[Opening Material for the task section]
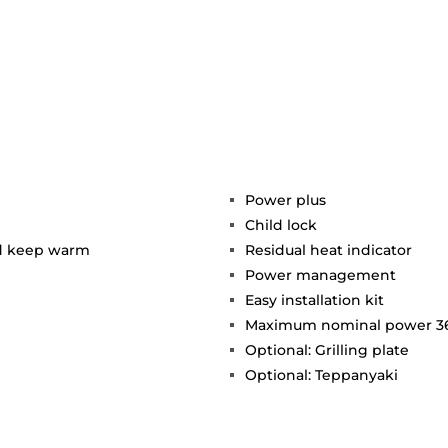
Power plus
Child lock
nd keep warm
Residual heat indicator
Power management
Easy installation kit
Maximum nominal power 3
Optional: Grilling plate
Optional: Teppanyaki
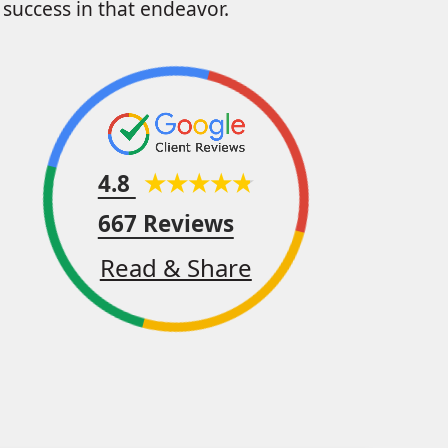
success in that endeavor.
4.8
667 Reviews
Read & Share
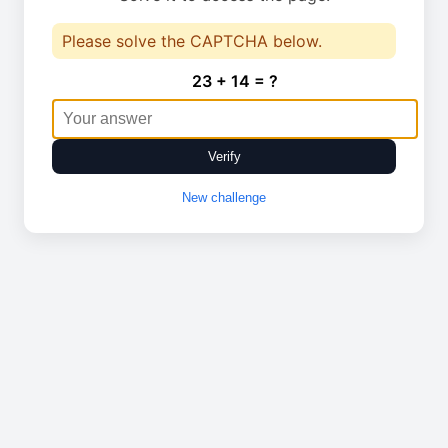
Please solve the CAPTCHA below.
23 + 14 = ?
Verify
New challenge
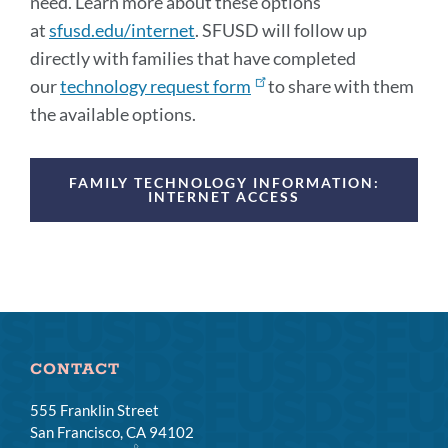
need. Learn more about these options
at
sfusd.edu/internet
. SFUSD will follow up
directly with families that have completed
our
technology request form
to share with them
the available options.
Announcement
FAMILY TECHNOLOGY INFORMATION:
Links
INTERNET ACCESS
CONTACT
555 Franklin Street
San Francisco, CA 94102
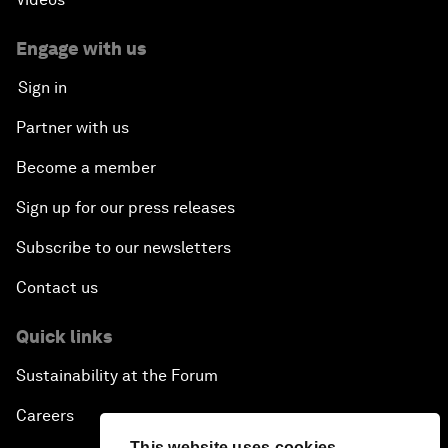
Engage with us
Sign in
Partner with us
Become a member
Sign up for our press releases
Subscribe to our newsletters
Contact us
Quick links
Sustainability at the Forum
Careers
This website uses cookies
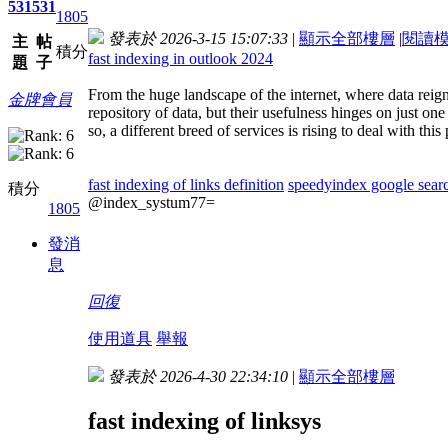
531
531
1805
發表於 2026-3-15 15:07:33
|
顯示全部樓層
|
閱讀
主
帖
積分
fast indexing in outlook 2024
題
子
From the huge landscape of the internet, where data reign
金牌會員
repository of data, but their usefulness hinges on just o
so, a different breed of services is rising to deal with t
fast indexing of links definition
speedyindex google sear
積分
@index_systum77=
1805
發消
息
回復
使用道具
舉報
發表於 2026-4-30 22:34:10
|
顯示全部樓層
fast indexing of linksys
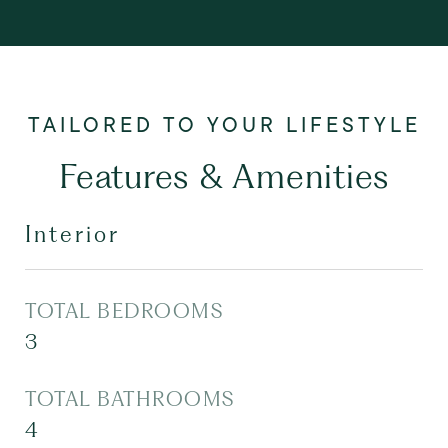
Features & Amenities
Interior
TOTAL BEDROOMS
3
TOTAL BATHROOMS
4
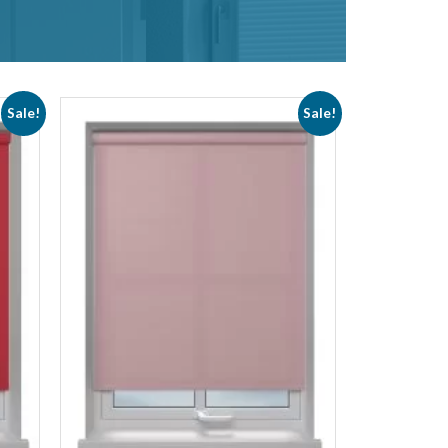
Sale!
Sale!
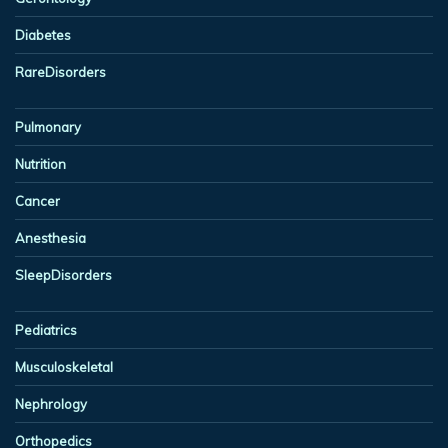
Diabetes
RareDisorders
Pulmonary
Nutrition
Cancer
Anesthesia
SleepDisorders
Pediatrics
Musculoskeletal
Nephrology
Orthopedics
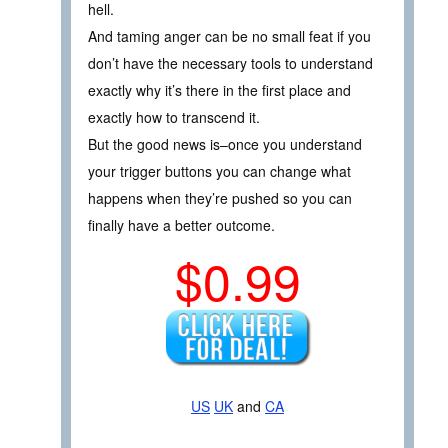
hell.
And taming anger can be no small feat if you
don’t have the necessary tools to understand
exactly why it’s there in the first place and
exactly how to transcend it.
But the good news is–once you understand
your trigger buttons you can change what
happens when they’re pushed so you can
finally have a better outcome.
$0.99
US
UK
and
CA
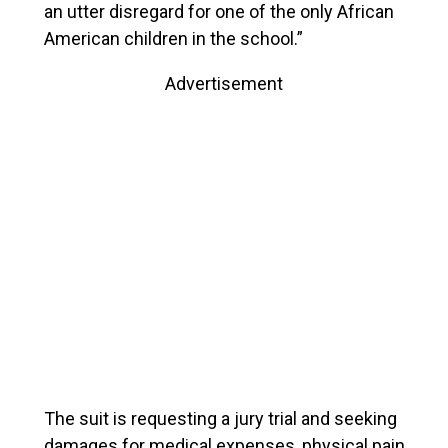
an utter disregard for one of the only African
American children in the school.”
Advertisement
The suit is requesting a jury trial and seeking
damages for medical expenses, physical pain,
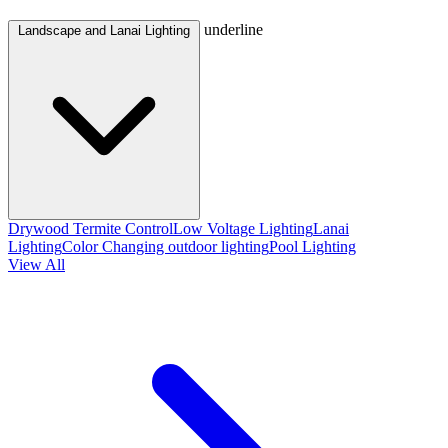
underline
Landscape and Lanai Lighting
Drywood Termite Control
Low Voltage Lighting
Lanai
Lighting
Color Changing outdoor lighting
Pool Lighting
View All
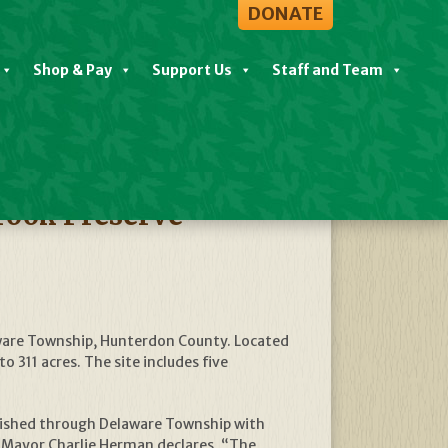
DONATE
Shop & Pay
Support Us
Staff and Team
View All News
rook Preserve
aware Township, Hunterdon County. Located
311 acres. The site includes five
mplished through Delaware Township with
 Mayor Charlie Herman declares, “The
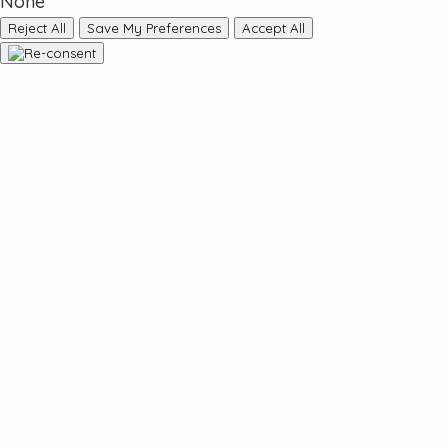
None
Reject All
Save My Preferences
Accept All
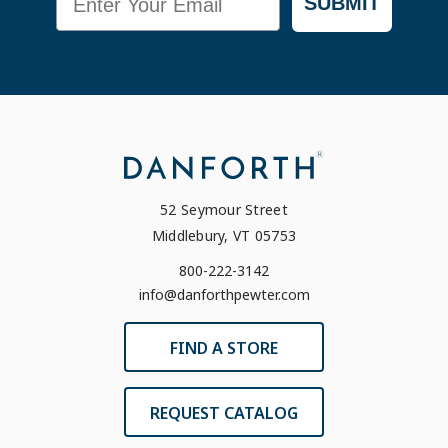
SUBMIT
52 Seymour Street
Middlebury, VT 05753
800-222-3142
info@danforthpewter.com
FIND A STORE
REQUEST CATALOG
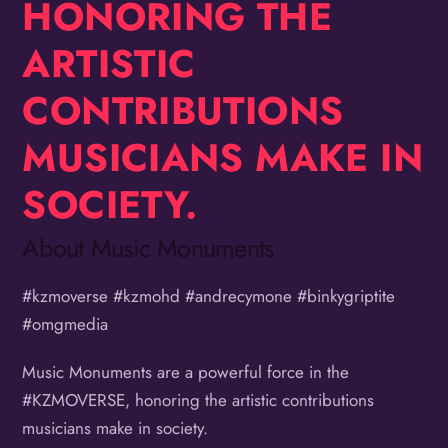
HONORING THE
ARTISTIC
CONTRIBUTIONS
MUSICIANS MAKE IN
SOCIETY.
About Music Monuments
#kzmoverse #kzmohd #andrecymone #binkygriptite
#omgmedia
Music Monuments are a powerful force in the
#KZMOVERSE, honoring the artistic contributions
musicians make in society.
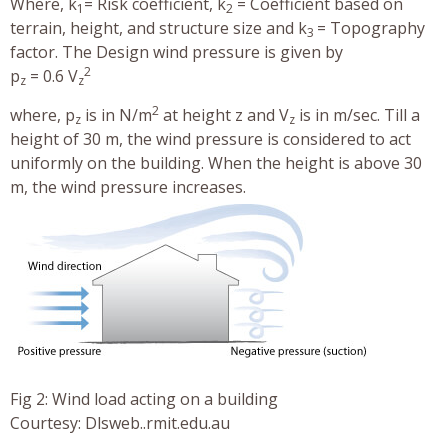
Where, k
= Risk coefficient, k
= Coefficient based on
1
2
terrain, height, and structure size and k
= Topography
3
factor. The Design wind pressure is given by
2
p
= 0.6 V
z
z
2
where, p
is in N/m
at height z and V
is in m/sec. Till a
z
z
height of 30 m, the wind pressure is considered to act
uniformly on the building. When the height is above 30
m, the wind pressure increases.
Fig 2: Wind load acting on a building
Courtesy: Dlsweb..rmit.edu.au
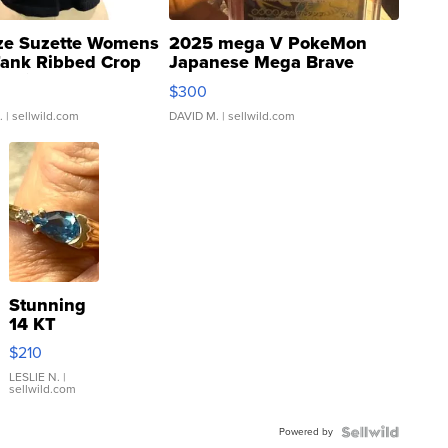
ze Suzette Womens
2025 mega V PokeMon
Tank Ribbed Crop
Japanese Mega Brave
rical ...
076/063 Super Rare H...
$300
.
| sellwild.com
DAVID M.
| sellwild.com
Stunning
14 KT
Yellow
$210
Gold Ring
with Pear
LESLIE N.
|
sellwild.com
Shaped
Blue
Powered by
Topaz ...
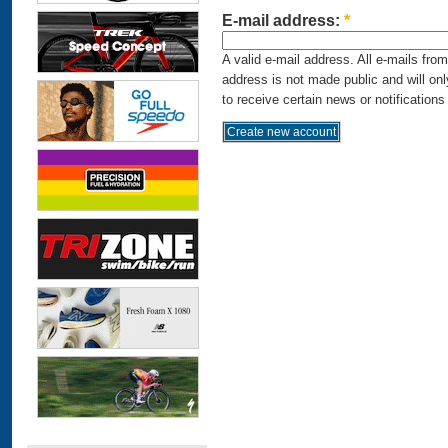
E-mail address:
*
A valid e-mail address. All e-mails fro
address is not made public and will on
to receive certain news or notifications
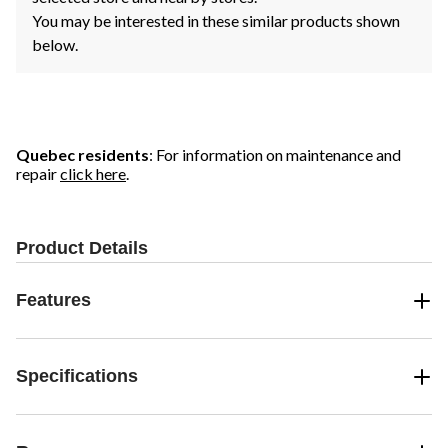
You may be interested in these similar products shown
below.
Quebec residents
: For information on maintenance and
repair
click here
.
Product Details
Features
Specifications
[Closing Material for the task section]
Could you transcribe every entry above exactly, leaving out the images?

Power plus
Child lock
nd keep warm
Residual heat indicator
Power management
Easy installation kit
Maximum nominal power 3
Optional: Grilling plate
Optional: Teppanyaki
success in that endeavor.
4.8
667 Reviews
Read & Share
Please solve the CAPTCHA below.
23 + 14 = ?
Verify
New challenge
need. Learn more about these options
at
sfusd.edu/internet
. SFUSD will follow up
directly with families that have completed
our
technology request form
to share with them
the available options.
Announcement
FAMILY TECHNOLOGY INFORMATION:
Links
INTERNET ACCESS
CONTACT
555 Franklin Street
San Francisco, CA 94102
Engage with us
Sign in
Partner with us
Become a member
Sign up for our press releases
Subscribe to our newsletters
Contact us
Quick links
Sustainability at the Forum
Careers
This website uses cookies
531
531
1805
發表於 2026-3-15 15:07:33
|
顯示全部樓層
|
閱讀
主
帖
積分
fast indexing in outlook 2024
題
子
From the huge landscape of the internet, where data reign
金牌會員
repository of data, but their usefulness hinges on just o
so, a different breed of services is rising to deal with t
fast indexing of links definition
speedyindex google sear
積分
@index_systum77=
1805
發消
息
回復
使用道具
舉報
發表於 2026-4-30 22:34:10
|
顯示全部樓層
fast indexing of linksys
Features & Amenities
Interior
TOTAL BEDROOMS
3
TOTAL BATHROOMS
4
Sale!
Sale!
Diabetes
RareDisorders
Pulmonary
Nutrition
Cancer
Anesthesia
SleepDisorders
Pediatrics
Musculoskeletal
Nephrology
Orthopedics
hell.
And taming anger can be no small feat if you
don’t have the necessary tools to understand
exactly why it’s there in the first place and
exactly how to transcend it.
But the good news is–once you understand
your trigger buttons you can change what
happens when they’re pushed so you can
finally have a better outcome.
$0.99
US
UK
and
CA
an utter disregard for one of the only African
American children in the school.”
Advertisement
The suit is requesting a jury trial and seeking
damages for medical expenses, physical pain,
underline
Landscape and Lanai Lighting
Drywood Termite Control
Low Voltage Lighting
Lanai
Lighting
Color Changing outdoor lighting
Pool Lighting
View All
DONATE
Shop & Pay
Support Us
Staff and Team
View All News
rook Preserve
aware Township, Hunterdon County. Located
311 acres. The site includes five
mplished through Delaware Township with
 Mayor Charlie Herman declares, “The
None
Reject All
Save My Preferences
Accept All
SUBMIT
52 Seymour Street
Middlebury, VT 05753
800-222-3142
info@danforthpewter.com
FIND A STORE
REQUEST CATALOG
HONORING THE
ARTISTIC
CONTRIBUTIONS
MUSICIANS MAKE IN
SOCIETY.
About Music Monuments
#kzmoverse #kzmohd #andrecymone #binkygriptite
#omgmedia
Music Monuments are a powerful force in the
#KZMOVERSE, honoring the artistic contributions
musicians make in society.
Where, k
= Risk coefficient, k
= Coefficient based on
1
2
terrain, height, and structure size and k
= Topography
3
factor. The Design wind pressure is given by
2
p
= 0.6 V
z
z
2
where, p
is in N/m
at height z and V
is in m/sec. Till a
z
z
height of 30 m, the wind pressure is considered to act
uniformly on the building. When the height is above 30
m, the wind pressure increases.
Fig 2: Wind load acting on a building
Courtesy: Dlsweb..rmit.edu.au
ze Suzette Womens
2025 mega V PokeMon
Tank Ribbed Crop
Japanese Mega Brave
rical ...
076/063 Super Rare H...
$300
.
| sellwild.com
DAVID M.
| sellwild.com
Stunning
14 KT
Yellow
$210
Gold Ring
with Pear
LESLIE N.
|
sellwild.com
Shaped
Blue
Powered by
Topaz ...
E-mail address:
*
A valid e-mail address. All e-mails fro
address is not made public and will on
to receive certain news or notifications
You may be interested in these similar products shown
below.
Quebec residents
: For information on maintenance and
repair
click here
.
Product Details
Features
Specifications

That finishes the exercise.